De hecho, dos rostros trabajados por el tiempo y las emociones habían atraído su atención. El primero era el de un hombre de unos cuarenta años, que debía de ser italiano, y muy rico, a juzgar por sus vestiduras. El otro no era un desconocido. Morgennes ya se había cruzado con él, en otro tiempo, estando en compañía de Balian II de Ibelin, pues aquel hombre era el valeroso escudero de Balian, Ernoul. Explicaban de él que ya había rechazado por dos veces ser nombrado caballero: «No tengo más ambición que seguir siendo escudero de Balian y servirlo como mejor pueda», decía.

Al acabar la comida, mientras los hermanos abandonaban la sala para dejar su lugar al segundo servicio, Alexis de Beaujeu invitó a Morgennes a inspeccionar las murallas con él.

– Hemos montado nuevas catapultas, capaces de lanzar piedras de un centenar de libras hasta a seis arpendes. Con ellas aplastaremos a los ejércitos de Saladino si algún día se atreven a acercarse a nuestros muros.

Otros invitados se unieron a ellos, y entre estos se encontraban Ernoul y el misterioso italiano que había llamado la atención de Morgennes. Alexis se lo presentó.

– Morgennes, este es Tommaso Chefalitione, un veneciano que nos ha prestado grandes servicios. Él ha conducido a Josías de Tiro a Palermo y luego a Ferrara…

Morgennes, que había oído hablar mucho de Josías a Guillermo, aprovechó para pedir noticias de él.

– Por lo que sé -dijo Chefalitione-, se encontrará ahora en camino hacia la corte del rey de Francia. Felipe Augusto debe disponerse a recibirlo, y podéis apostar que lo escuchará con atención. A pesar de su juventud, este Josías tiene mucho talento. No dudo de que triunfará donde tantos otros antes que él fracasaron. Si llega a convencerlos, de aquí a principios de año tres poderosos ejércitos, sin contar con el del rey de Sicilia, vendrán a reforzar las defensas de Jerusalén. La ciudad estará salvada.

– Temo que tengan que volver a tomarla, si no llegan pronto -precisó Ernoul.

Todos se volvieron hacia él. Su rostro preocupado constituía el más elocuente de los discursos. Ernoul entrelazó sus manos de largos dedos y, con una voz sorprendentemente delicada para su corpulencia, añadió:

– Saladino ha abandonado Tiro. Su ejército pronto acampará bajo las murallas de Jerusalén. Necesitamos tropas. Y las necesitamos ahora, no dentro de seis meses ni dentro de seis semanas.

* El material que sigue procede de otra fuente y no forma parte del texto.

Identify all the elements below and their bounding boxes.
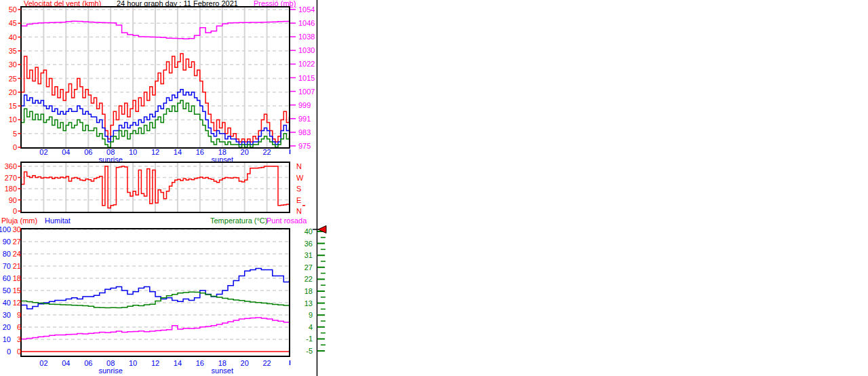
temp-tick-label: 18	[304, 287, 313, 295]
compass-label: S	[296, 185, 301, 193]
wind-pressure-chart: 5045403530252015105010541046103810301022…	[9, 5, 315, 164]
wind-tick-label: 15	[9, 102, 17, 110]
pressure-tick-label: 991	[298, 115, 311, 123]
direction-tick-label: 180	[5, 185, 17, 193]
temp-tick-label: -5	[306, 347, 313, 355]
temp-tick-label: 9	[309, 311, 313, 319]
wind-direction-chart: 360270180900NWSEN	[5, 162, 305, 215]
temp-tick-label: 13	[304, 299, 313, 307]
time-label: 12	[151, 148, 159, 156]
humidity-tick-label: 10	[3, 335, 11, 343]
humidity-tick-label: 30	[3, 311, 11, 319]
direction-tick-label: 0	[13, 207, 17, 215]
rain-tick-label: 12	[13, 299, 21, 307]
time-label: 14	[174, 359, 182, 367]
pressure-tick-label: 1046	[298, 19, 315, 27]
rain-tick-label: 27	[13, 238, 21, 246]
compass-label: E	[296, 196, 301, 204]
time-label: 22	[262, 359, 271, 367]
compass-label: N	[296, 162, 302, 170]
direction-tick-label: 360	[5, 162, 17, 170]
time-label: 12	[151, 359, 159, 367]
pressure-tick-label: 983	[298, 128, 311, 136]
humidity-tick-label: 80	[3, 250, 11, 258]
sunset-label: sunset	[212, 366, 233, 375]
pressure-tick-label: 1015	[298, 74, 315, 82]
weather-24h-graph-page: { "header": { "left_label": "Velocitat d…	[0, 0, 868, 376]
temp-tick-label: 4	[309, 323, 313, 331]
rain-tick-label: 24	[13, 250, 21, 258]
divider-and-temp-scale: 4036312722181394-1-5	[304, 0, 326, 376]
direction-tick-label: 90	[9, 196, 17, 204]
pressure-tick-label: 1038	[298, 33, 315, 41]
humidity-tick-label: 100	[0, 225, 11, 233]
time-label: 16	[196, 359, 204, 367]
wind-tick-label: 10	[9, 115, 17, 124]
temp-tick-label: -1	[306, 335, 313, 343]
wind-tick-label: 40	[9, 33, 17, 41]
pressure-tick-label: 1022	[298, 60, 315, 68]
temp-tick-label: 27	[304, 263, 313, 271]
time-label: 02	[39, 148, 47, 156]
temp-tick-label: 36	[304, 240, 313, 248]
series-dew-point-C	[22, 318, 290, 339]
series-wind-direction	[22, 166, 290, 208]
humidity-tick-label: 70	[3, 262, 11, 270]
sunrise-label: sunrise	[98, 366, 122, 375]
temp-tick-label: 31	[304, 251, 313, 259]
pressure-tick-label: 975	[298, 142, 311, 150]
humidity-tick-label: 40	[3, 299, 11, 307]
wind-tick-label: 20	[9, 88, 17, 96]
time-label: 20	[241, 148, 249, 156]
humidity-tick-label: 50	[3, 286, 11, 295]
time-label: 10	[129, 148, 137, 156]
rain-tick-label: 15	[13, 286, 21, 295]
time-label: 06	[84, 359, 92, 367]
wind-tick-label: 35	[9, 47, 17, 55]
rain-tick-label: 21	[13, 262, 21, 270]
compass-label: W	[296, 174, 304, 182]
rain-tick-label: 6	[17, 323, 21, 331]
time-label: 02	[39, 359, 47, 367]
temp-tick-label: 40	[304, 227, 313, 236]
wind-tick-label: 45	[9, 19, 17, 27]
pressure-tick-label: 1030	[298, 46, 315, 54]
pressure-tick-label: 1007	[298, 88, 315, 96]
rain-tick-label: 0	[17, 347, 21, 356]
time-label: 06	[84, 148, 92, 156]
time-label: 10	[129, 359, 137, 367]
pressure-tick-label: 1054	[298, 5, 315, 14]
pressure-tick-label: 999	[298, 101, 311, 109]
rain-tick-label: 18	[13, 274, 21, 282]
humidity-tick-label: 20	[3, 323, 11, 331]
compass-label: N	[296, 207, 302, 215]
rain-tick-label: 9	[17, 311, 21, 319]
humidity-tick-label: 90	[3, 238, 11, 246]
rain-tick-label: 3	[17, 335, 21, 343]
wind-tick-label: 25	[9, 75, 17, 83]
direction-tick-label: 270	[5, 174, 17, 182]
time-label: 04	[62, 148, 70, 156]
wind-tick-label: 0	[13, 143, 17, 151]
time-label: 20	[241, 359, 249, 367]
wind-tick-label: 50	[9, 5, 17, 14]
humidity-tick-label: 0	[7, 347, 11, 356]
charts-svg: 5045403530252015105010541046103810301022…	[0, 0, 339, 376]
temp-tick-label: 22	[304, 275, 313, 283]
wind-tick-label: 30	[9, 60, 17, 69]
time-label: 14	[174, 148, 182, 156]
humidity-tick-label: 60	[3, 274, 11, 282]
wind-tick-label: 5	[13, 130, 17, 138]
time-label: 04	[62, 359, 70, 367]
time-label: 22	[262, 148, 271, 156]
time-label: 16	[196, 148, 204, 156]
rain-tick-label: 30	[13, 225, 21, 233]
rain-humidity-temp-chart: 1009080706050403020100302724211815129630…	[0, 225, 290, 375]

Se había expresado con gran suavidad, pero también con mucha firmeza. Morgennes observó a Ernoul. Tenía bajo los ojos unos profundos cercos negros que daban peso a su mirada y a sus palabras; sus cabellos se erizaban en remolinos que se resistían a aplastarse y revelaban un carácter ansioso, empeñado en alcanzar su objetivo. Porque, desde principios del mes de septiembre, Ernoul no había dejado de recorrer Tierra Santa buscando ayuda desesperadamente. Los templarios, sin embargo, no estaban preparados, y los hospitalarios se reagrupaban, preparándose para partir hacia Tiro, donde el marqués de Montferrat plantaba cara valientemente a Saladino mientras esperaba unos improbables refuerzos.

– Al llegar a Jerusalén -continuó Ernoul-, el conde y yo mismo sufrimos una gran sorpresa al ver el desorden que imperaba en la ciudad. Todo estaba patas arriba, con gentes que corrían a refugiarse en ella y otras que se apresuraban a abandonarla. Privada de su rey, desposeída de su principal reliquia, Jerusalén agonizaba, como tantas otras veces en la historia. Los hierosolimitanos vieron en Balian el milagro que todos esperaban: un jefe enviado por Dios que iba a salvarlos.

Pero a Balian lo retenía la promesa que había hecho a Saladino de no permanecer en la ciudad más que una sola noche. Al día siguiente a su llegada debía abandonar Jerusalén con su mujer y sus hijos, que Heraclio había ocultado en los sótanos de la torre de David, ordenando a los templarios blancos que prohibieran el acceso a Balian.